What would happen to your family’s finances if your died today? Would they be able to pay the bills without your income? If you have someone who is depending in your income to eat, then you need life insurance.
Life insurance is designed to protect your family in the event of an early death. We’re all going to die; the question is when.
Since the purpose of life insurance is to provide for your family after you are gone, you need enough insurance to replace your lost income.
Let me also mention this, there are many different types of life insurance out there. The purpose of life insurance is to pool the risk of an early death. It shouldn’t be used as an investment vehicle (*cough* whole life insurance *cough*). To prove for your family after your death, all you need is a term policy.

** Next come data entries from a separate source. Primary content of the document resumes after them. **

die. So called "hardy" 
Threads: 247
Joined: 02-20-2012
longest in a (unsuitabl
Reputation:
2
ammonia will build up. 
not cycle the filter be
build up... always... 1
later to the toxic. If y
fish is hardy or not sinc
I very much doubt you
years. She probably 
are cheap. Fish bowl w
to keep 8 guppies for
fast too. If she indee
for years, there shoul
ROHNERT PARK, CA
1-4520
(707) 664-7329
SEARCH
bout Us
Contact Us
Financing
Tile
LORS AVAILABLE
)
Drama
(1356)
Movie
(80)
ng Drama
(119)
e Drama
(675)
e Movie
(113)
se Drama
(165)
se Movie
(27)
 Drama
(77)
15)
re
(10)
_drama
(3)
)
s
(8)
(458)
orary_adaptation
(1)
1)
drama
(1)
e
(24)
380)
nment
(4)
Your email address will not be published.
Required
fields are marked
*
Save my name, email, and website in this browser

The general rule of thumb is to have 10 times your annual income. Many people know this rule and many people use it as a guideline, but most don’t really think about why.

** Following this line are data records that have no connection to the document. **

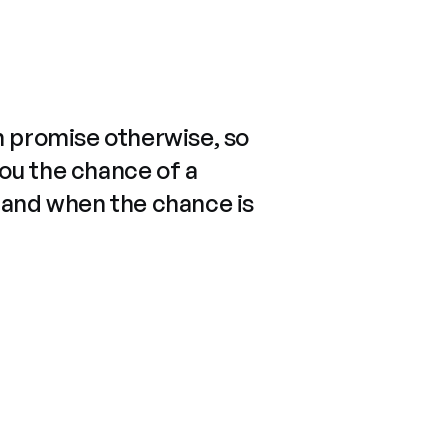
n promise otherwise, so
you the chance of a
 and when the chance is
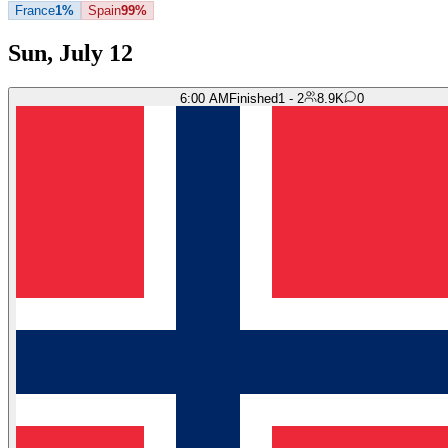
France
1%
Spain
99%
Sun, July 12
6:00 AM
Finished
1 - 2
8.9K
0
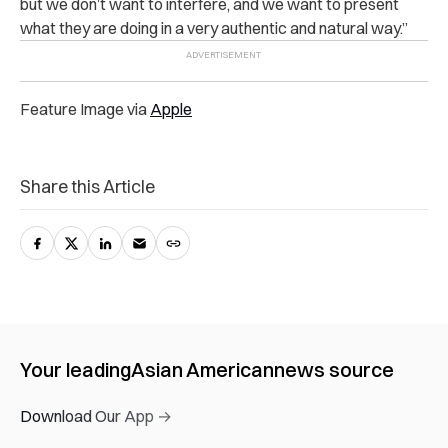
but we don’t want to interfere, and we want to present
what they are doing in a very authentic and natural way.”
Feature Image via
Apple
Share this Article
Your leading
Asian American
news source
Download Our App →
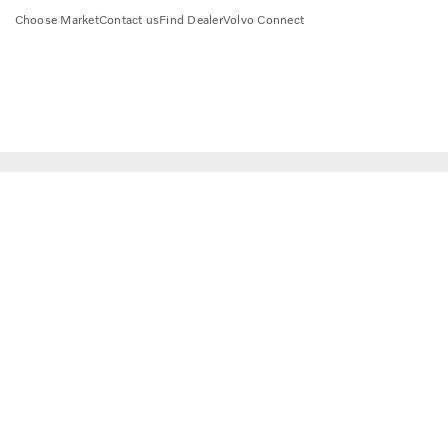
Choose Market
Contact us
Find Dealer
Volvo Connect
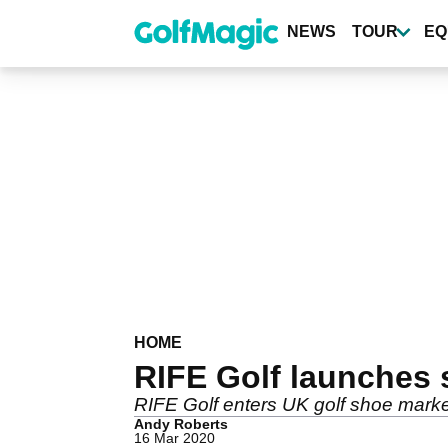
Skip
to
NEWS
TOUR
EQ
main
content
HOME
RIFE Golf launches 
RIFE Golf enters UK golf shoe market
Andy Roberts
16 Mar 2020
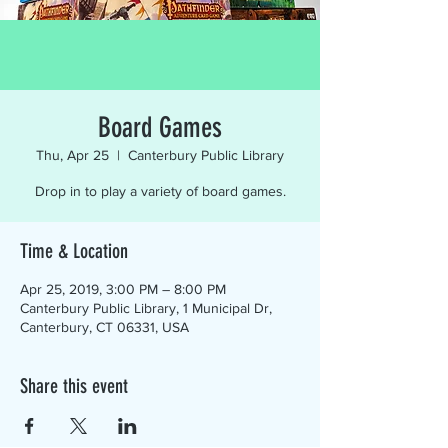
Board Games
Thu, Apr 25
  |  
Canterbury Public Library
Drop in to play a variety of board games.
Time & Location
Apr 25, 2019, 3:00 PM – 8:00 PM
Canterbury Public Library, 1 Municipal Dr,
Canterbury, CT 06331, USA
Share this event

The why is very important. If you don’t understand why, then you can’t make an informed decision. Based on your situation, is 10 times your income enough? It is too much?
The amount of insurance you need depends on the number of years that your income is needed after you are gone.
Let’s Run the Math
If you were to die during the term of your policy, the death benefit would be paid in a lump sum. Now your beneficiaries could just put that money in a bank account, pay their expenses as they normally would out of that account and in approximately 10 years the money would be gone. It could be done that way, but it’s a terrible plan.
Anytime you receive a large lump sum of money and don’t have an immediate need for it, it should be invested. Ideally, an investment ladder would be set up where the funds needed in the next few months would be held in an easily accessible account (likely with a lower rate of return) and funds needed years down the road would be put in a long term investment vehicle (with a higher rate of return).
With a 4% rate of return, the proceeds would last 12.8 years.
With a 6% rate of return, the proceeds would last 15.3 years.
With a 8% rate of return, the proceeds would last 20.3 years.
Now these are conservative estimates. I’ve based this on monthly withdraws equaling your pre-tax income. In reality, your beneficiaries should only need to withdraw your post-tax income – what your take-home pay is.
However, I’ve also excluded inflation to simplify the calculation. In the end, these two factors may cancel out. These numbers are meant to be more of a general guideline.
How Much Life Insurance Should You Have?
Is 10 times your annual income enough? At a minimum, your beneficiaries should be able to achieve a 4% rate of return on the proceeds. Will your children still be at home after 13 years? After they are able to support themselves, can your spouse support their self? If you are a stay-at-home parent, can your spouse afford child-care and other help as needed?
If you are unsure, I would always be on the safe side. Term life insurance is cheap.
Regardless, if you don’t have life insurance now and you have people depending in your income to survive, you need life insurance. Don’t waste time because you’re indecisive. You can always make changes to your policies later.